**Exercise prompt:** Answer with a number only: how many lines of the data contain "jest"?

──────── Data for review ────────

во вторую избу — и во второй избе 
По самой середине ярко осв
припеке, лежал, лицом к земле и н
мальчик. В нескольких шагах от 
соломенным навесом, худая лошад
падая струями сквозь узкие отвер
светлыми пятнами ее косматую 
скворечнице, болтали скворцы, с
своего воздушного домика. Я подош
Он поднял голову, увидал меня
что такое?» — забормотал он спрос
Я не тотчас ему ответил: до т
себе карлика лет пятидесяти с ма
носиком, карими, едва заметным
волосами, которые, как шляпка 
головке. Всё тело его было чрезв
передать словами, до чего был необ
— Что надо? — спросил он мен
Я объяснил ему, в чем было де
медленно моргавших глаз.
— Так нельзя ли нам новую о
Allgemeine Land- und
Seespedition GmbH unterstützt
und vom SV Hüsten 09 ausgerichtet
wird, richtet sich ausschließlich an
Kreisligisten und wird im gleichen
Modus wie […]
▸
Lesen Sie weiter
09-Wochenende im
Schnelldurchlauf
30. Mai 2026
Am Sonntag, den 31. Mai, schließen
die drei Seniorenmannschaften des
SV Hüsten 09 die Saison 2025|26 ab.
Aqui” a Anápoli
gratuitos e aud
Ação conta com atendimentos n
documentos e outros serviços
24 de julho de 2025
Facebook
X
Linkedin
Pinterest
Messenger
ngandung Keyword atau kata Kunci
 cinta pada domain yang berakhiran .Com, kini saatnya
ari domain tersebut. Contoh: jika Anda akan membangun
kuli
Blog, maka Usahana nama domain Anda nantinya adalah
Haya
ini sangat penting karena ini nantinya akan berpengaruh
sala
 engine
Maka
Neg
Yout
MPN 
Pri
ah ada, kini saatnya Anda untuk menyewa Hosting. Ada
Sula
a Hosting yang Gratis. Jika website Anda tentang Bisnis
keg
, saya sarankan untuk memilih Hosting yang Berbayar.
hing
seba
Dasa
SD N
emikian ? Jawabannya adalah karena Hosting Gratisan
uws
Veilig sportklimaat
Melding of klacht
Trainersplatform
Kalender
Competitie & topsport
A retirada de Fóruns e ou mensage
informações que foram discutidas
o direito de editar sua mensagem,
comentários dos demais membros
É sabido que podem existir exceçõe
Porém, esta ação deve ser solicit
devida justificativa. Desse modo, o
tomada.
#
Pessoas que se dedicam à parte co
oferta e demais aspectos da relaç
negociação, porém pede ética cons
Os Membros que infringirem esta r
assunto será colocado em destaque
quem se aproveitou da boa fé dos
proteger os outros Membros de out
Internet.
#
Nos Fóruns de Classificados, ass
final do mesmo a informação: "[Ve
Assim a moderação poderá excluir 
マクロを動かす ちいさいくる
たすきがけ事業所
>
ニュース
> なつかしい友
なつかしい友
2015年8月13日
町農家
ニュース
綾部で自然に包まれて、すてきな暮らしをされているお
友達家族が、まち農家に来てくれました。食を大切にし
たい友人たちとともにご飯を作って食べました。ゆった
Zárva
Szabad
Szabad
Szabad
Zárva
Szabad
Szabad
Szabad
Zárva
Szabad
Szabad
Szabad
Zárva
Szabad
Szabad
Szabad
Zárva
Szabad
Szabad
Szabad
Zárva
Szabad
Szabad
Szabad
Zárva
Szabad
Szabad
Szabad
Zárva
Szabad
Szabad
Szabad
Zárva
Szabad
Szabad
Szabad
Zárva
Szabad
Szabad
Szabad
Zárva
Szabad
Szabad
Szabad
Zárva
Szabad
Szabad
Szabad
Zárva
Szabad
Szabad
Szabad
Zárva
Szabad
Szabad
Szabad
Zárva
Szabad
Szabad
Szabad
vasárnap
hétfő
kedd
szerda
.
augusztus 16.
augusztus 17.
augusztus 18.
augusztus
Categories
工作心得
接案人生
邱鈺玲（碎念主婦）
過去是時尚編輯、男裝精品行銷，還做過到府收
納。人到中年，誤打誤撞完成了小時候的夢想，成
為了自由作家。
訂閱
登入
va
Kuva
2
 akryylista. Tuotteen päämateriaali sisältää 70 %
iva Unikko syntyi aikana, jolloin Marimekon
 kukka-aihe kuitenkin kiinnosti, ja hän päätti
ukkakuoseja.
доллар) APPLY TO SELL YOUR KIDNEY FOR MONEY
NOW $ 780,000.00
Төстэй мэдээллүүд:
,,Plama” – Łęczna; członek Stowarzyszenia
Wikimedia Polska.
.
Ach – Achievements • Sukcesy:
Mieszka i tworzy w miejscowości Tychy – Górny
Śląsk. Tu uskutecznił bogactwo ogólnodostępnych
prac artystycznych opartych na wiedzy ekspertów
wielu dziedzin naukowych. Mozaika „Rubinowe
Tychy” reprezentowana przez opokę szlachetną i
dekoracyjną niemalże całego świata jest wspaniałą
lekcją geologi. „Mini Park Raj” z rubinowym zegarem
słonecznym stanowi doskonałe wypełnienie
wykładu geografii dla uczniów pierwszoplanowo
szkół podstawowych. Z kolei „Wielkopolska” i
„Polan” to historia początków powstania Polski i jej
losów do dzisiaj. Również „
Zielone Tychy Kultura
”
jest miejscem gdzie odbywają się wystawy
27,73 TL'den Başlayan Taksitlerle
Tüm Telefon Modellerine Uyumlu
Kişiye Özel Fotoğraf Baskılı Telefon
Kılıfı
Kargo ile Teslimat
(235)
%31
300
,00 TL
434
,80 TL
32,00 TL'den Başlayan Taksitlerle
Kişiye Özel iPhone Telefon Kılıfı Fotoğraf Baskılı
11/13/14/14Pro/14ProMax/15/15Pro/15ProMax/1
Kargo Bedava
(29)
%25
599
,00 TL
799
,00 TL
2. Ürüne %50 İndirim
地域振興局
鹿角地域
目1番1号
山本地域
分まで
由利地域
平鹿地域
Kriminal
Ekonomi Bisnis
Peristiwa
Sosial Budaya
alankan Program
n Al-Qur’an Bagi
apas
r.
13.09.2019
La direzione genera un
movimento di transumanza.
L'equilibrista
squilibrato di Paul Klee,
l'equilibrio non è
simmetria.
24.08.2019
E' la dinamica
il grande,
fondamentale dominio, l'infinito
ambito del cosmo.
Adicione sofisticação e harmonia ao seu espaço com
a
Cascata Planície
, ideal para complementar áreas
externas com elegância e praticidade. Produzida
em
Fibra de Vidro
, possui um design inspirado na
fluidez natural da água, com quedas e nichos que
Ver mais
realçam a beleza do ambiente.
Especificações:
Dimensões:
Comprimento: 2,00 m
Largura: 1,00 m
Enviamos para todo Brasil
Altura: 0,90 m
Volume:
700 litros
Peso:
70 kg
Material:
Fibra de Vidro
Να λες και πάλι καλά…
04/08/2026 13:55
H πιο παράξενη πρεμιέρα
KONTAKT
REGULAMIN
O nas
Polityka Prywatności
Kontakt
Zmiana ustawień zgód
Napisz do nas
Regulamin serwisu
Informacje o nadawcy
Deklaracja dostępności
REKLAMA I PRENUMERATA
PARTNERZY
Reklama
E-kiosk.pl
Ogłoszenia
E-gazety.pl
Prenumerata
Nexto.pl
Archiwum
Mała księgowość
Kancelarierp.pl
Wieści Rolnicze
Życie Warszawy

────────

**Solution to this problem:** 2